In 2018, the company told the union its planned restructuring would lead the company to close 10 B.C. Safeway stores and terminate the employees who worked there. Sobeys also said five of the stores may reopen as FreshCo locations pending negotiations of the collective agreement.
In negotiations with the union, the grocer sought to create single-store collective bargaining agreements. The dispute ended when an arbiter required a single province-wide agreement for both Safeway and FreshCo stores, in line with the union’s demands.
A year later, Sobeys said it would continue closing several Safeway stores, converting them into FreshCo and other discount banners—this time under a franchise model, according to a recent judicial review. In 2019, Sobeys told the union to direct any labour relations issues to the new owners of the stores.
The union then took Sobeys and five of the franchised stores to the Labour Relations Board, where it sought to maintain the B.C.-wide collective agreement.
In its original decision, the board found Sobeys used contractual arrangements, clearly interdependent operations, and common management to exercise “substantial control” over the FreshCo franchisees. It granted the union’s application and declared Sobeys and the franchisees to be a single employer.

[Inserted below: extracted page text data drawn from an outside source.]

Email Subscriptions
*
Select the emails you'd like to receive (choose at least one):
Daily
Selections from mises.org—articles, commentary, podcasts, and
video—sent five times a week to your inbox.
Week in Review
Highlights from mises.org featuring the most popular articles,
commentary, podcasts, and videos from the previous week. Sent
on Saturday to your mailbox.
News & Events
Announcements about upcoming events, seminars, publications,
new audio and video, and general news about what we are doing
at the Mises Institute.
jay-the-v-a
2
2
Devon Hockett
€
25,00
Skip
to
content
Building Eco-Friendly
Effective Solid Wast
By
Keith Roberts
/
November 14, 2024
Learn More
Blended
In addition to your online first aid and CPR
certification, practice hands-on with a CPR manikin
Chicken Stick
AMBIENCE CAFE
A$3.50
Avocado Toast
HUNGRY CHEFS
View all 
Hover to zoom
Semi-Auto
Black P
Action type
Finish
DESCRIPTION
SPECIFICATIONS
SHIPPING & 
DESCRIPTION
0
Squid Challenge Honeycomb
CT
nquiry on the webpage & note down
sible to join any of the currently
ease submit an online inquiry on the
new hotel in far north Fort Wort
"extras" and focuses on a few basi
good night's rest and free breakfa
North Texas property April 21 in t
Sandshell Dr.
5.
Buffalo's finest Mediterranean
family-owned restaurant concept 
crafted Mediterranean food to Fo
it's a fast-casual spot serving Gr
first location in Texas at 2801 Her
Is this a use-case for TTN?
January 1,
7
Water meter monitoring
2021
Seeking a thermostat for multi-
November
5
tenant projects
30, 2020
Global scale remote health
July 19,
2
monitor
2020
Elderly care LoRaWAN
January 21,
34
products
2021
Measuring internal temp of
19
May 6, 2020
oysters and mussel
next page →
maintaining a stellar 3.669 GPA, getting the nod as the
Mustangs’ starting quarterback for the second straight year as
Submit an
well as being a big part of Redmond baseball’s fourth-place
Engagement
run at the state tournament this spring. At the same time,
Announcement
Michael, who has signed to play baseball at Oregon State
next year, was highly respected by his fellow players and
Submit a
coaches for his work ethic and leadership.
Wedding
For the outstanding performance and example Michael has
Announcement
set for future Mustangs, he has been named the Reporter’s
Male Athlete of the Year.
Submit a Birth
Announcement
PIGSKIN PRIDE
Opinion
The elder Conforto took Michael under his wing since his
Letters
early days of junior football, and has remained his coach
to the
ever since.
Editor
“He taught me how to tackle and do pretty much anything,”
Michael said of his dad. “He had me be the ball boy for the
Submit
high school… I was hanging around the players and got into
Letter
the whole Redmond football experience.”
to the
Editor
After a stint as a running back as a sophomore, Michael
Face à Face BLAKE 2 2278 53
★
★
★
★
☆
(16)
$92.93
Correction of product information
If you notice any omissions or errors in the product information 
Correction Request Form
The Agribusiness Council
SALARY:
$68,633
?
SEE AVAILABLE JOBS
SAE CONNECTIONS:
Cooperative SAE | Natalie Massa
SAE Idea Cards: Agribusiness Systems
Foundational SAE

Sobeys challenged the decision before the Labour Relations Board’s reconsideration panel. In a June 26, 2024, decision, the panel re-examined two questions: whether the entities were under common control and direction; and whether there was a labour relations purpose served in making the declaration.
Among other things, Sobeys submitted evidence it said showed the franchisees operate as business competitors with conflicting interests.
Ultimately, however, the reconsideration panel was not persuaded that the board had erred in its original decision and reiterated that Sobeys exercises substantial control over the franchisees’ FreshCo stores.
Sobeys and the franchisees then escalated the dispute to the B.C. Supreme Court.
In her judicial review, Justice Francesca Marzari found the reconsideration panel’s decision was entirely within their expertise. The panel members were “clear and comprehensive” when it set out “a rationale for its decision on the fundamental question of common control” of the companies, wrote the judge in the decision handed down last week but released Tuesday.
Marzari once again rejected arguments that individual franchisees must exercise control over each other to show a group of companies has common control or direction as a single employer.
“This court only interferes with such decisions where the reasoning or result borders on the absurd,” wrote the judge.
Marzari dismissed the application for judicial review and ordered Sobeys and the FreshCo franchisees to pay the union's legal costs.